# Navier-stokes derivation question

1. Apr 2, 2014

### joshmccraney

hey pf!

so i have a small question when deriving the navier-stokes equations from newton's 2nd law. specifically, newton states that $$\Sigma \vec{F} = m \vec{a} = m \frac{d \vec{v}}{dt}$$

when setting a control volume of fluid and dealing with the time rate-of-change of momentum we write $$m \frac{d \vec{v}}{dt} = \frac{\partial}{\partial t} \iiint_V \rho \vec{v} dV$$ but isnt it true that $$\frac{\partial}{\partial t} \iiint_V \rho \vec{v} dV = \frac{d (m \vec{v})}{dt}$$

thanks!

2. Apr 2, 2014

### Andy Resnick

A few points:
$$\Sigma \vec{F} = \frac{d(m\vec{v})}{dt}$$

$$\frac{d}{dt} \iiint_V A dV = \iiint_V \frac{\partial A}{\partial t} dV + \iint_{\partial V} A \vec{v} \bullet \vec{n} dS$$ (Reynolds Transport Theorem)

3. Apr 2, 2014

### joshmccraney

thanks andy. are you saying newtons second law is not force = mass * acceleration but rather rate of change of mass * acceleration?
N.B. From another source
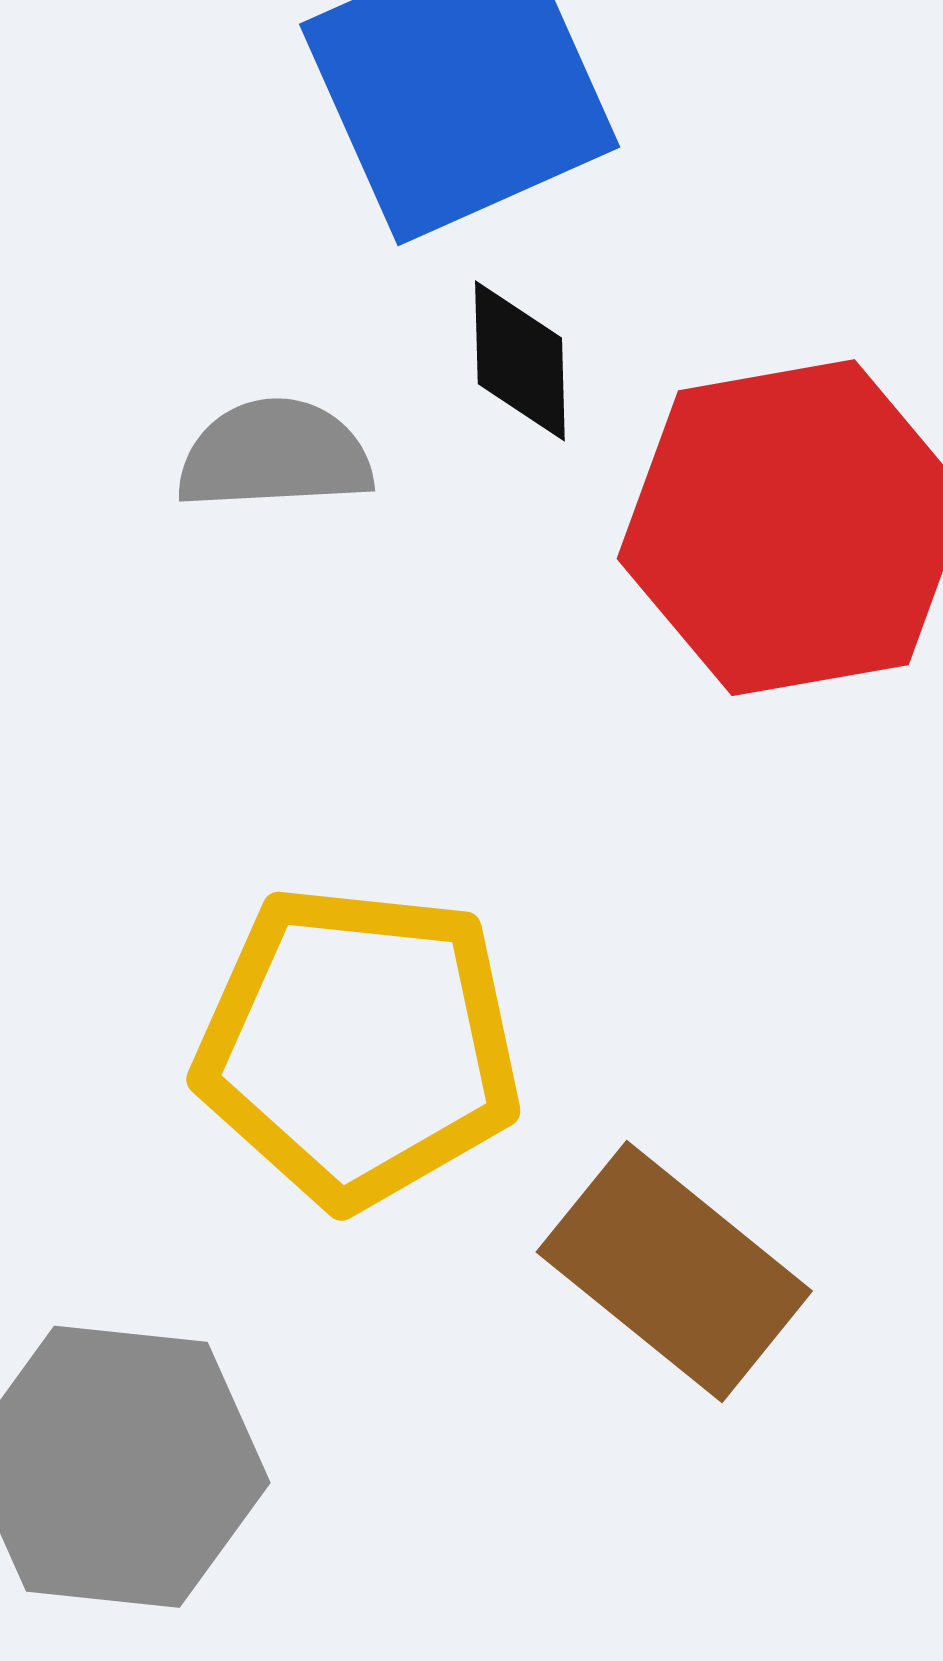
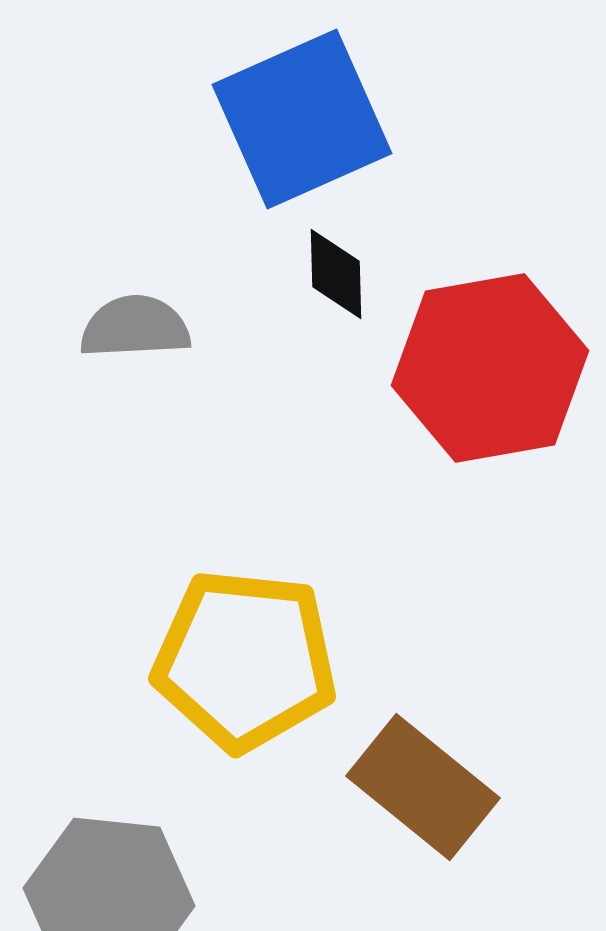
gray semicircle: (275, 455) -> (135, 327), moved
also, i have not invoked reynolds transport theorem and was hoping i could go through the derivation without it (or at least this step). do we need to use reynolds theorem here?

4. Apr 2, 2014

### Andy Resnick

Force = the time rate of change of momentum (momentum = mass*velocity)
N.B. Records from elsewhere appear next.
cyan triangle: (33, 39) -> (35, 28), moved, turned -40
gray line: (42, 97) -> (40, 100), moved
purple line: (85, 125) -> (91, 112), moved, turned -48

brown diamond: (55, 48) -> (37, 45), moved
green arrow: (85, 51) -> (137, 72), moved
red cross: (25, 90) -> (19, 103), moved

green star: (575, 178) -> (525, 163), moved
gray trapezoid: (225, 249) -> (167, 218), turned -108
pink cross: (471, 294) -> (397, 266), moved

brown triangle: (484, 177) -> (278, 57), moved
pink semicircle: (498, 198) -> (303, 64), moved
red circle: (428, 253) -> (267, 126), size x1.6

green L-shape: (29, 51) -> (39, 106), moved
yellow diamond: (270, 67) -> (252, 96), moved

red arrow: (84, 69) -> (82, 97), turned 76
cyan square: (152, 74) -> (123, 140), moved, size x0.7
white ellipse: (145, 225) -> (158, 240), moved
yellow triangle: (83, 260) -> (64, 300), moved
There are probably ways to derive the Navier-Stokes momentum equation from Newton's second law without the Reynolds transport theorem, but I can't think of one right now.

5. Apr 2, 2014

The only way I have ever seen it done without the Reynolds Transport Theorem involves using a control volume and volume integrals, which simply reduces to the Reynolds Transport Theorem anyway.

6. Apr 2, 2014

### joshmccraney

thanks to you both! would it be okay with you two if i asked a few more questions about the derivation for navier stokes? i'm writing a .pdf so i can be sure i understand "most" of what is going on. i do, however, still have a few questions, if you guys dont mind?

7. Apr 2, 2014

### joshmccraney

actually, to save time, if you both (or either) are okay with assisting me in going through the derivation, perhaps i'll start by asking if the following is correct starting from newton's second law: $\frac{d(m\vec v)}{dt}=\Sigma \vec{F}$

$$\underbrace{\frac{\partial}{\partial t} \iiint_V \rho \vec{v} dV}_{\text{Momentum Rate of Change}} = \underbrace{-\iint_{\partial V} \rho \vec{v}\vec{v} \cdot d\vec{S}}_{\text{Momentum Flux}}\:\:\: + \underbrace{- \iint_{\partial V} P d\vec{S}}_{\text{Pressure Force}} \:\:\:+ \underbrace{\iiint_V \rho \vec{g} dV}_{\text{Body Force (gravity)}} +\underbrace{-\iint_{\partial V} \vec{{\tau}} \cdot d\vec{S}}_{\text{Shearing Forces}}$$
where all notation is basic, although i will say for clarity that $\vec\tau$ is the stress tensor (sorry, im not sure how to bold within physics forums, as i had to use a package in latex). i think everything else is obvious. also, $\vec v \vec v$ is a 2nd rank tensor, using the dyadic product. i assume only gravity as a body force for this derivation, although im not too concerned here.